Rummanah Aasi
  Andrew Clements is a very popular children's author that was popular during my elementary student teaching. His latest book, Extra Credit, tries to bridge very different cultures of the U.S. and Afghanistan together. I was curious how Clements would deal with the preconceived notions of both nations in a children's book.


Description: Three junior high kids, Abby, Amira, and Sadeed, are pen pals and exchange letters back and forth between rural Illinois and the mountainous Afghanistan. As the kids write and receive letters they begin to bridge a gap across cultural and religious divides by finding their commonality.

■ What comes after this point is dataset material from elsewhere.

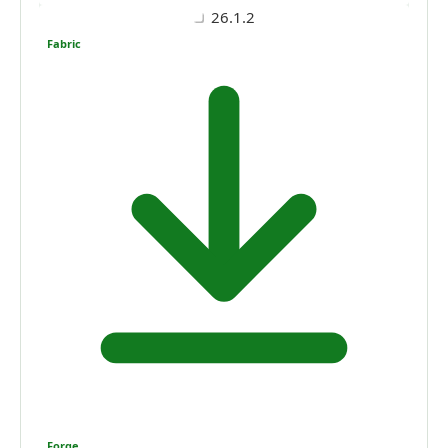
26.1.2
Fabric
Forge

Review: Extra Credit is a story of three pen pals who couldn't be more different from one another. Abby and Sadeed are continents apart, but they forge a friendship that leaves both of them changed. Abby is a reluctant student who is very close to failing sixth grade. Afraid of being held back, Abby promises herself and to her parents that she will become a better student and pick up her grades. Her teacher offers her an extra-credit project: writing letters to a student in another country. An enthusiastic rock climber despite living in the Illinois prairie, Abby chooses Afghanistan because of its mountains. At first Abby puts little effort into her first letter, not sure of what to write but as she continues to write more she begins to learn things about Afghanistan that she didn't know about.
  In Afghanistan, Sadeed is one of the best students in his village. Due to his excellent English skills, he is selected to participate in the pen pal program, but the teacher and town leaders don't approve of a boy writing to a girl due to societal mores. Sadeed creates a plan in which Sadeed dictates the letters but his little sister, Amira, signs them. Proud, studious Sadeed secretly writes to Abby on his own, explaining the ruse, and they correspond until circumstances in both countries make it impossible.
  I really liked the plot description of the book, especially the nice plot twist that brings all three pen pals together. I also liked how the letters opened up the character's minds and have then think outside the box. My main problem with the story is that the conflict occurs too late, at about three fourths of the story. Instead of diving into the murky water of reality between these two countries with high tension or digging deeper into the Afghani culture, Clements sidesteps the challenge and writes a very tidy, unrealistic ending that doesn't address the issues. Perhaps he thought the heavy issues were a bit too much for younger readers, but I think young readers are smart enough to detect a nicely wrapped up and rushed ending. Though I admire Clements on writing a timely story, I felt as if I was missing the second half of the book and was left disappointed. Some reviewers have overlooked the neat ending and still enjoyed the book, but I didn't like it as much and felt a little cheated.

Rating: 3 stars

Words of Caution: None. Recommended for Grades 3 and up.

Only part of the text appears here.